====== Given data

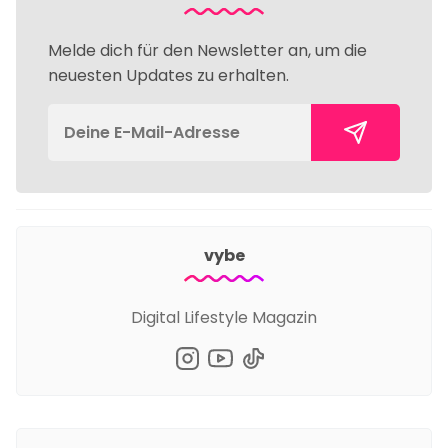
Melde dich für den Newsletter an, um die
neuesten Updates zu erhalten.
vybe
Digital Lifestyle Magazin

============
====== Given data

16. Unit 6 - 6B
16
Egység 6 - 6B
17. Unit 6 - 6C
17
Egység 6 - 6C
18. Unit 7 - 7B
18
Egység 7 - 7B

============

What this task involves –
Take the records above and return, word for word, only the lines that fall from the line with "Melde dich für den Newsletter an, um die" to the line with "Digital Lifestyle Magazin", both of them included.

Solution –
Melde dich für den Newsletter an, um die
neuesten Updates zu erhalten.
vybe
Digital Lifestyle Magazin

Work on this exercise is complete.